Implements the Advanced Encryption Standard (AES) using DATAFLOW between all the processing blocks of the AES encryption algorithm. The following results are based on SDSOC V2017.4. Part of the ENEAC EPSRC project at Bristol University.
ZYNQ
Performance on the ZED board with a Zynq 7020 is ~ 190Mbytes per s with a 100 MHz clock. This is 56x faster than the performance of the AES C version on the Cortex A9 processor (600MHz) present in the Zynq SOC.
The microarchitecture consists of a single compute unit that achieves an initiation interval (II) of 2. Higher initiation inverval doubles the memory requirements and it does not fit in the Zynq 7020. Utilization in the device by the AES core is 57% BlockRAM, 16% FF and 86% LUT.
The core uses 1 HP/AFI port with a 64-bit width. This means that 2 thansfers are needed to fetch 1 16-byte AES block which is suitably balanced with the II of 2 of the processing pipeline.
ZYNQ ULTRASCALE
The Zynq Ultrascale version uses a ZCU102 board. This device has enough resources to achieve an initiation inverval of 1 and it also fits 4 compute units working in parallel. Performance increases to 1726Mbytes per second with a 100 MHz clock. This is 300x faster than the speed of the Cortex A53 (1.2 GHz) present in the SoC. The implementation with 1 CU achieves 665 MBytes per second. Utilization in the device by 1 AES CU is 17% BlockRAM, 3% FF and 17% LUT so the configuration with 4 CU reaches aproximately the 68% utilization of BlockRAM and LUT.
The Zynq ultrascale uses the 4 HP/AFI ports available with a width of 128-bit so that each CU uses its own HP/AFI port. The optimal width is 128-bit so that a whole 16 byte block encrypted by AES can be input into the pipeline in each clock cycle. However this assumes that 4*16 bytes of data can be brought to the core per clock cycle from external memory to keep the 4 CUs busy.

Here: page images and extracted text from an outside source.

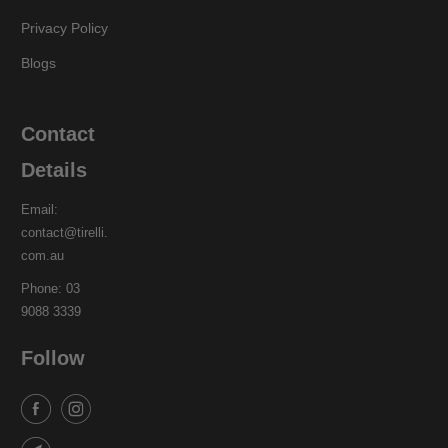
Privacy Policy
Blogs
Contact
Details
Email:
contact@tirelli.
com.au
Phone: 03
9088 3339
Follow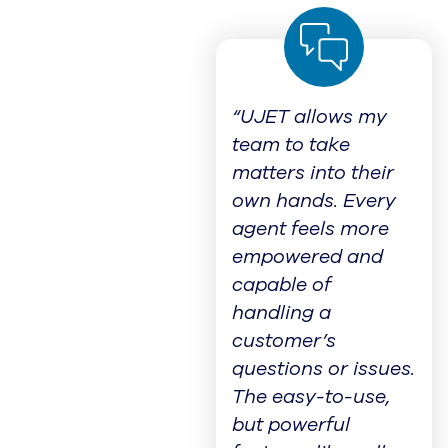
“UJET allows my
team to take
matters into their
own hands. Every
agent feels more
empowered and
capable of
handling a
customer’s
questions or issues.
The easy-to-use,
but powerful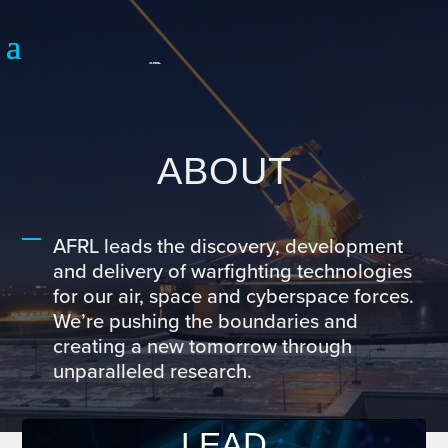
ABOUT
AFRL leads the discovery, development
and delivery of warfighting technologies
for our air, space and cyberspace forces.
We’re pushing the boundaries and
creating a new tomorrow through
unparalleled research.
LEAD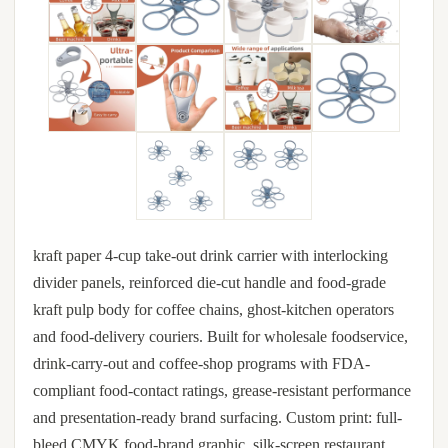
kraft paper 4-cup take-out drink carrier with interlocking
divider panels, reinforced die-cut handle and food-grade
kraft pulp body for coffee chains, ghost-kitchen operators
and food-delivery couriers. Built for wholesale foodservice,
drink-carry-out and coffee-shop programs with FDA-
compliant food-contact ratings, grease-resistant performance
and presentation-ready brand surfacing. Custom print: full-
bleed CMYK food-brand graphic, silk-screen restaurant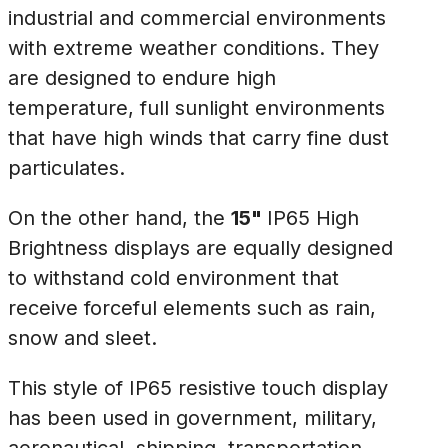
industrial and commercial environments
with extreme weather conditions. They
are designed to endure high
temperature, full sunlight environments
that have high winds that carry fine dust
particulates.
On the other hand, the
15"
IP65 High
Brightness displays are equally designed
to withstand cold environment that
receive forceful elements such as rain,
snow and sleet.
This style of IP65 resistive touch display
has been used in government, military,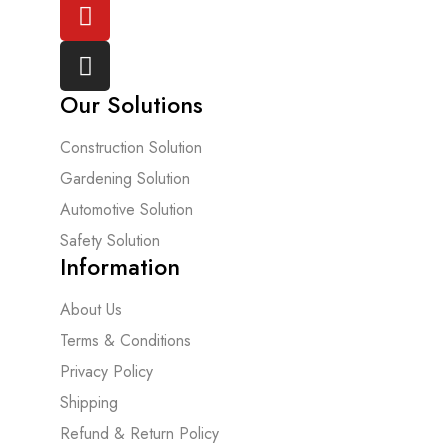
Our Solutions
Construction Solution
Gardening Solution
Automotive Solution
Safety Solution
Information
About Us
Terms & Conditions
Privacy Policy
Shipping
Refund & Return Policy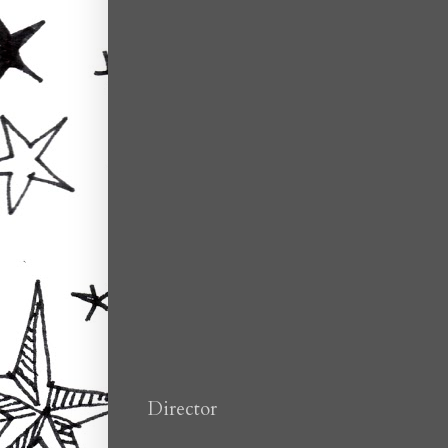
Director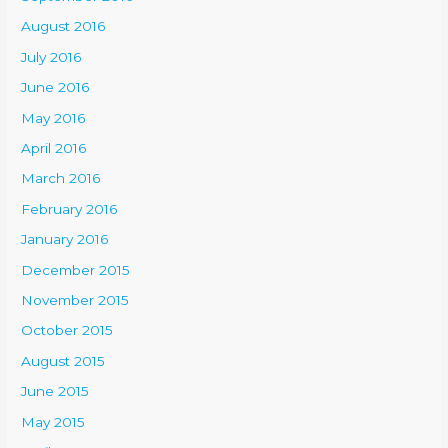
August 2016
July 2016
June 2016
May 2016
April 2016
March 2016
February 2016
January 2016
December 2015
November 2015
October 2015
August 2015
June 2015
May 2015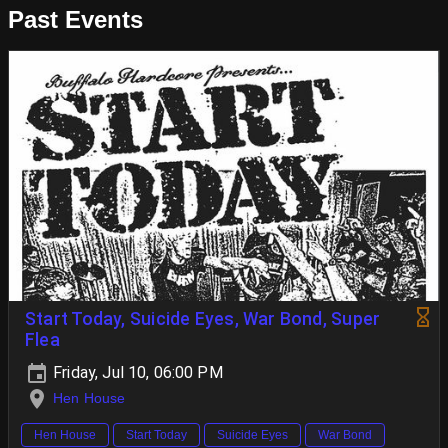
Past Events
Start Today, Suicide Eyes, War Bond, Super
Flea
Friday, Jul 10, 06:00 PM
Hen House
Hen House
Start Today
Suicide Eyes
War Bond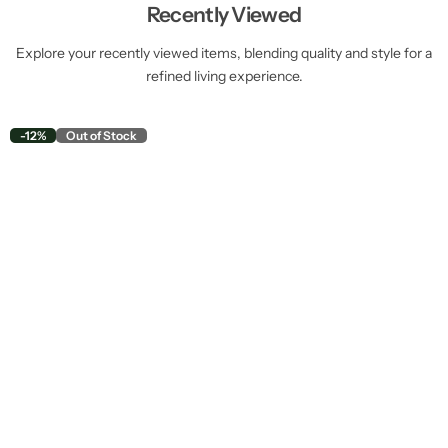
Recently Viewed
Explore your recently viewed items, blending quality and style for a
refined living experience.
-12%
Out of Stock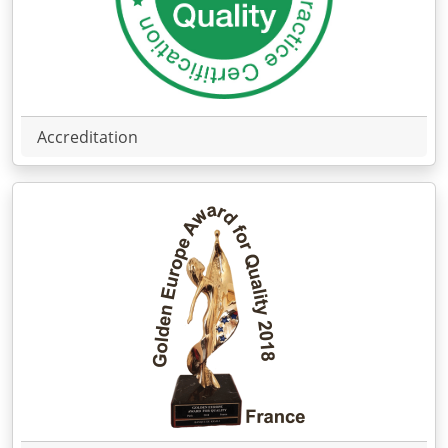
Accreditation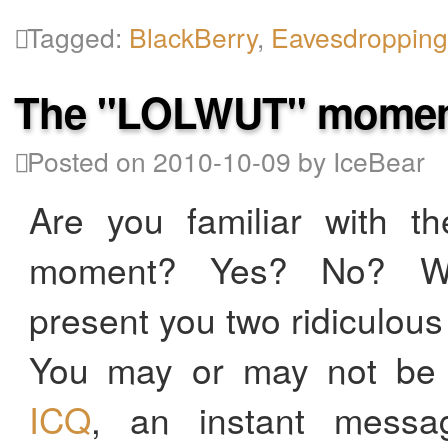
Tagged:
BlackBerry
,
Eavesdroppin
The "LOLWUT" mome
Posted on 2010-10-09 by IceBear
Are you familiar with 
moment? Yes? No? We
present you two ridiculou
You may or may not be f
ICQ
, an instant messag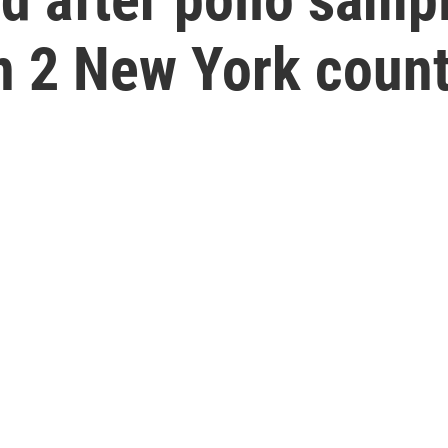
n 2 New York count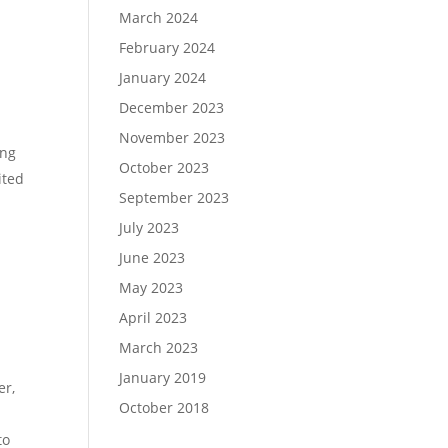
March 2024
February 2024
January 2024
December 2023
November 2023
ing
October 2023
ited
September 2023
July 2023
June 2023
May 2023
April 2023
March 2023
January 2019
er,
October 2018
to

NOTE 1: Notice that a Zynq Ultrascale device with a 100 MHz hardware clock and a II of 1 should be able to process a 16-byte block per clock cycle with a theoretical troughput of 100*16 = 1600 MBytes/second per CU. The theoretical troughput for 4 CU is therefore 6400 MBytes/second. The lower speed of the real hardware is probably due to memory bandwidth limitations since the data must be brought from DDR.
NOTE 2: Increasing the data motion frequency and core frequency to 300 MHz increases performance to just 2190Mbytes/second which also indicates that the system is memory bound and performance is limited by DDR bandwidth.